À LA RECHERCHE DE DIEU
Les études sociologiques indiquent que la crise religieuse en Europe évolue vers une «indifférence» croissante. Une indifférence tranquille, étrangère à toute réflexion sur Dieu. Cependant, de plus en plus de personnes, animées par une certaine «nostalgie de Dieu», ressentent le besoin de rechercher «quelque chose de différent», une nouvelle façon de croire en lui. Comment chercher Dieu?
Il ne fait aucun doute que chacun doit partir de sa propre expérience. Il ne faut pas copier les autres. Il ne faut rien faire de forcé ou d’artificiel. Chacun connaît ses propres désirs et ses misères, ses vides et ses peurs. Chacun connaît son «besoin» de Dieu. Sa voix ne se tait jamais. Elle ne crie pas avec les lèvres, mais elle murmure à notre coeur.
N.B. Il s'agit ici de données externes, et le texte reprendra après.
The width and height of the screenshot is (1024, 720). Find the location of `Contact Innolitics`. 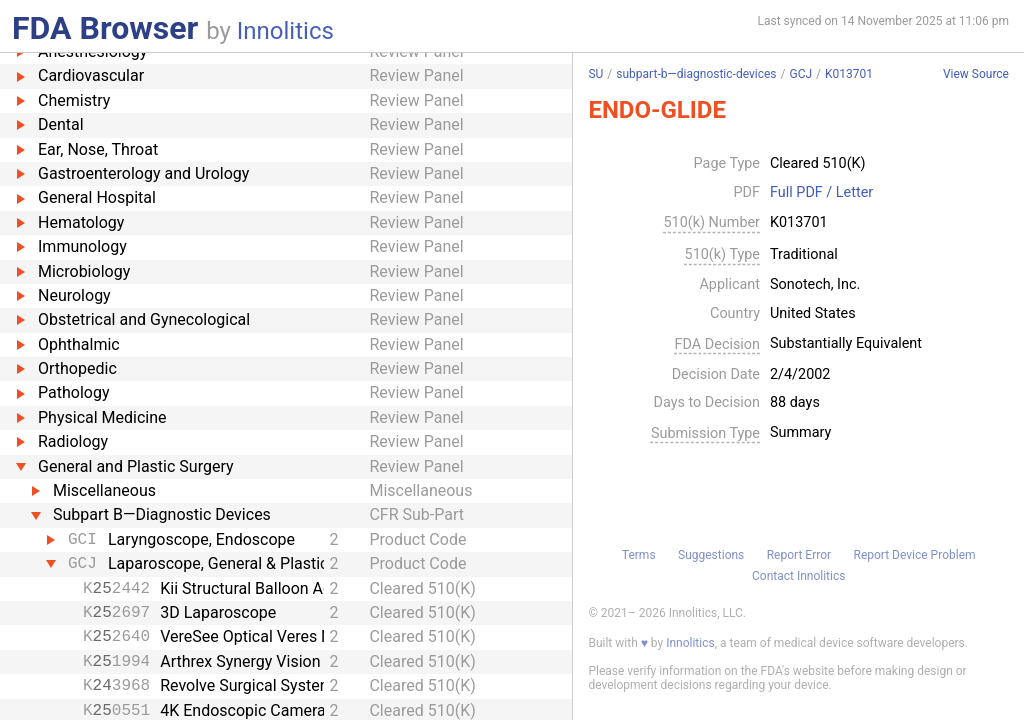

Contact Innolitics is located at coordinates (798, 576).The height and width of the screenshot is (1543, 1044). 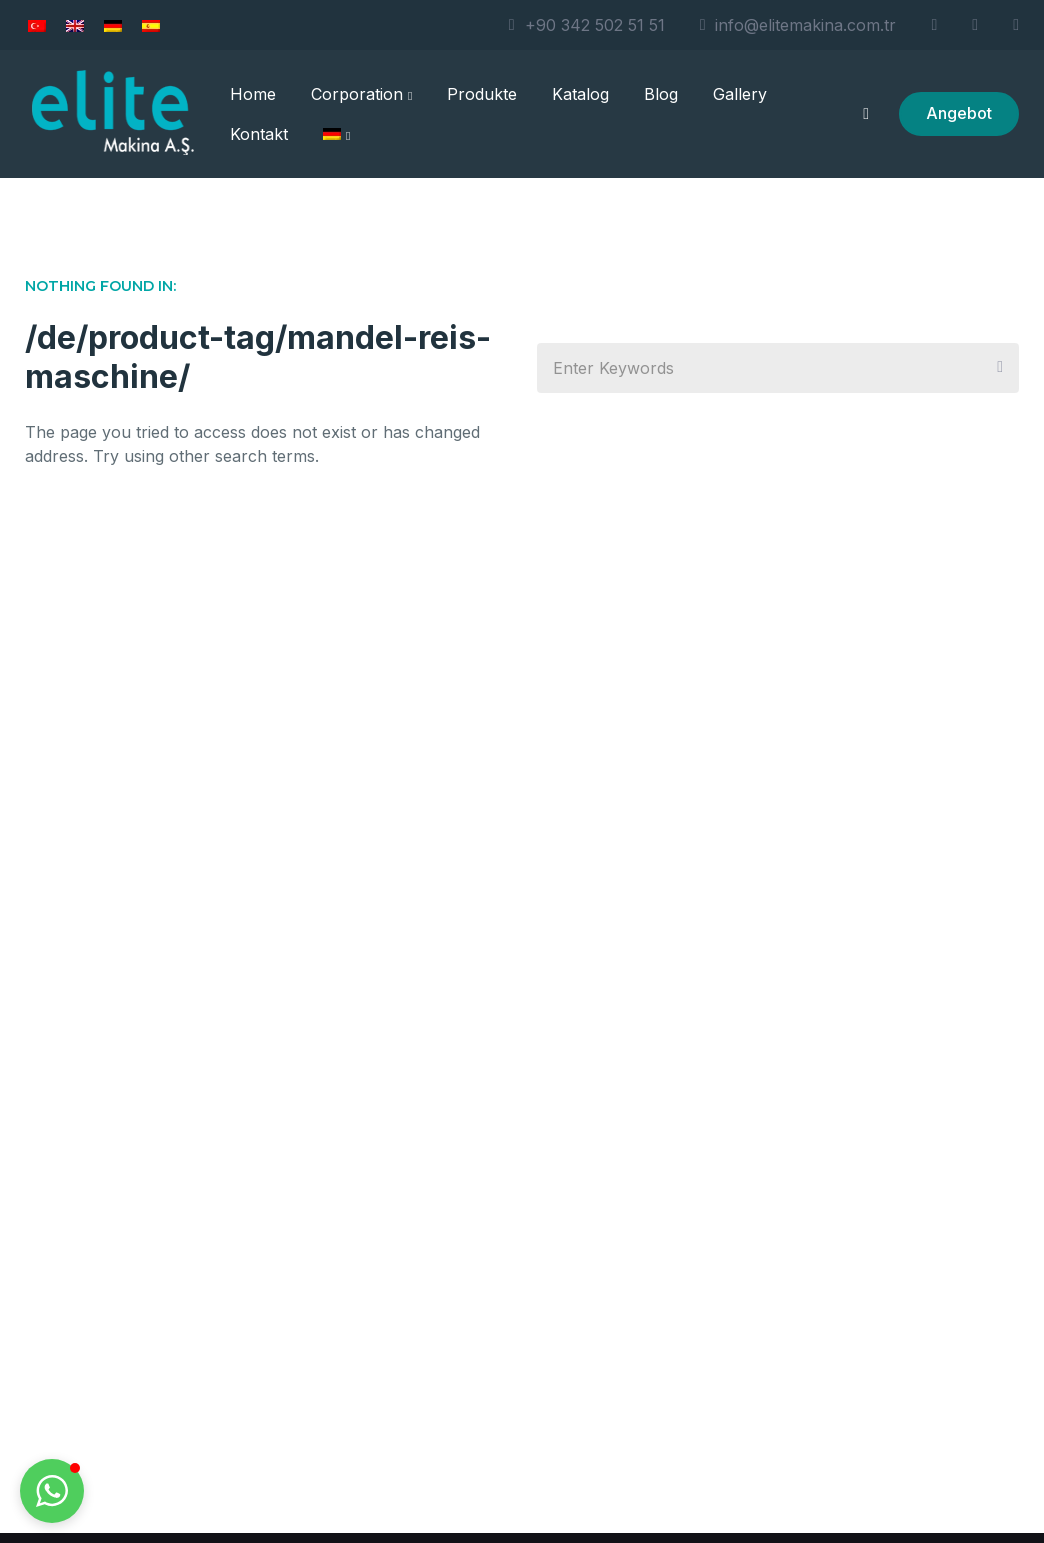 What do you see at coordinates (52, 1491) in the screenshot?
I see `[button]` at bounding box center [52, 1491].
C’est précisément pour cela qu’il ne suffit pas de chercher Dieu à l’extérieur : dans les livres, les discussions ou les débats. C’est une chose de «discuter de religion» et une autre très différente de chercher Dieu avec un coeur sincère. On se rend soi-même compte quand on fuit Dieu et quand on le cherche vraiment. Saint Augustin disait ainsi: «Ne te disperse pas. Concentre-toi sur ton intimité. La vérité réside dans l’homme intérieur».
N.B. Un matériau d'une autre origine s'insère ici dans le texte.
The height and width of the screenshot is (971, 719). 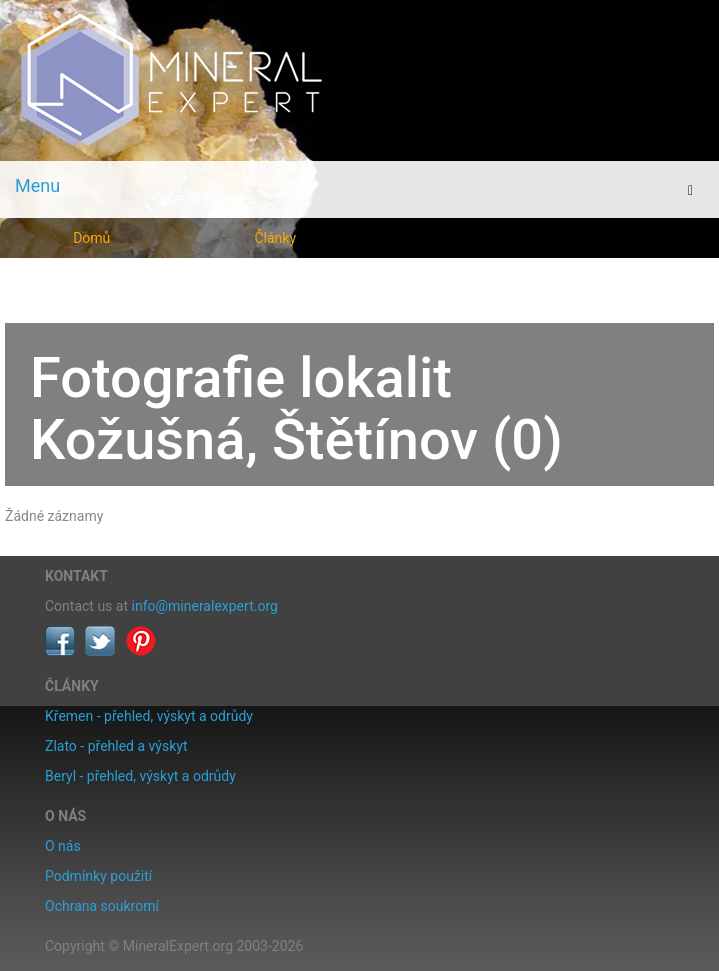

Chercher Dieu exige des efforts, mais le rencontrer n’est jamais le résultat d’un volontarisme fanatique ou d’une ascèse crispée. Dieu est un cadeau, et l’important est de l’accueillir avec «simplicité d’âme». Rappelons-nous la réflexion de la vieille prieure dans le Dialogue des Carmélites de Georges Bernanos: «Une fois sortis de l’enfance, il faut beaucoup souffrir pour y revenir, de même que l’aurore ne réapparaît qu’après une longue nuit. Suis-je redevenue enfant?».
Il n’est pas très judicieux de chercher Dieu en s’appuyant uniquement sur ses propres intuitions. Il existe de nombreuses façons de se tromper ou de tourner en rond autour de soi-même, de ses sentiments et de ses idées. C’est pourquoi il est préférable de partager et de confronter son expérience avec quelqu’un qui peut nous guider à partir de son expérience de Dieu. Ce partage mutuel peut être le meilleur stimulant pour continuer à le chercher.
Dans sa parabole du «trésor caché dans le champ», Jésus parle de l’homme qui, «rempli de joie», vend tout ce qu’il possède pour s’emparer du trésor. Chercher Dieu ne produit ni tristesse ni amertume; au contraire, cela génère joie et paix, car la personne commence à découvrir où se trouve le vrai bonheur. Souvenons-nous de saint Augustin: «Seul ce qui rend l’homme bon peut le rendre heureux».